Story 1 - Making Friends

Dennis was scared. It was his first day of school, and he didn’t know anybody there. His mother had waved goodbye to him at the door of his classroom, and he had waved back. He tried to smile, but he felt tears in his eyes. Why was his mother leaving him?

The teacher came up to Dennis. “Hi, Dennis,” she said. “Do you want to play with the other kids?” She pointed to the art area, where a boy and a girl were playing with clay.

Dennis shook his head. “I don’t know them,” he said.

The teacher smiled. “That’s OK,” she told him. “It’s OK not to know people on the first day of school. Maybe if you start playing with them you’ll get to know them better.”

The teacher led him over to the art table. The girl who was playing with the clay looked up at Dennis. “Hi!” she said. “My name is Ava. What’s your name?”

“I’m Dennis,” he answered. “I love clay. Do you want to see me make a dinosaur?”

Ava nodded and smiled. Dennis smiled too. The teacher was right. It’s OK not to know people on the first day of school, but you can get to know people if you talk with them and play with them. Maybe you’ll even become best friends!

Story 2 - Jenny’s Big Question

This year Jenny would finally be going to school, just like her big sister Emma. Jenny was excited for the first day of preschool. Her mother had bought her a brand new red jumper with a bow on each shoulder. She had two more red bows on the sides of her head, right at the tops of her pigtails, but she had one big question. What do you do in school?

“What do you do in school?” Jenny asked her mother.

“You learn how to read,” answered her mother. “How to write your name, how to count to a hundred, and how to do all sorts of things.”

Jenny frowned. “But I don’t know how to read yet,” she said. “What if they don’t let me go to school?”

“Oh, they will,” said Jenny’s mom. “Nobody knows how to read at the beginning, but then the teacher helps you. You do know some of your letters, don’t you?”

“I do,” answered Jenny. “I can even sing the ABC song.”

“Then you’ll do fine,” her mother said, smiling, but Jenny was still nervous. She still had a big question: What do you do in school?

Jenny turned to her big sister Emma. “What do you do in school?” Jenny asked Emma.

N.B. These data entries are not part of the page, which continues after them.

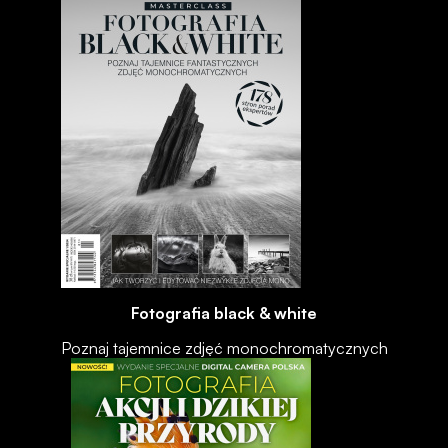
Fotografia black & white
Poznaj tajemnice zdjęć monochromatycznych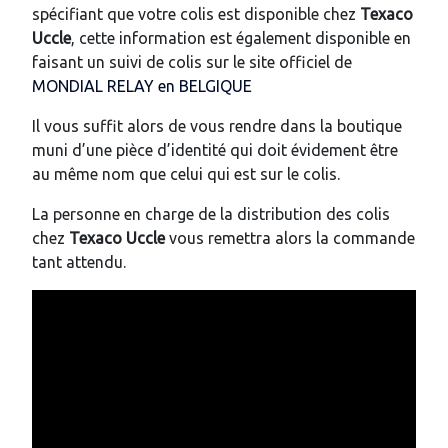
spécifiant que votre colis est disponible chez
Texaco
Uccle
, cette information est également disponible en
faisant un suivi de colis sur le site officiel de
MONDIAL RELAY en BELGIQUE
Il vous suffit alors de vous rendre dans la boutique
muni d’une pièce d’identité qui doit évidement être
au même nom que celui qui est sur le colis.
La personne en charge de la distribution des colis
chez
Texaco Uccle
vous remettra alors la commande
tant attendu.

“You play!” said Emma. “All day long. You play games, you hear stories, you eat lunch, and sometimes you even get to plant flowers in the school garden.”

“That sounds like fun,” said Jenny. “But I get to do all of those things at home with Mom. Why should I go to school?”

“What do you do in school?” Jenny asked her stuffed Dog, Rover. Rover just looked at her. He didn’t answer. Jenny thought and thought. Then she had an idea.

“I know!” she said. “I’ll just wait until tomorrow. When I come home from school, I’ll have an answer to my big question. I’ll know just what you do in school, because I’ll already have been there!”

Don’t just read these stories and then move on to another activity! Instead, use the characters in these stories to discuss kids' fears about the first day of school with questions like “Why was Dennis sad?” or “What do you think is the answer to Jenny’s big question?”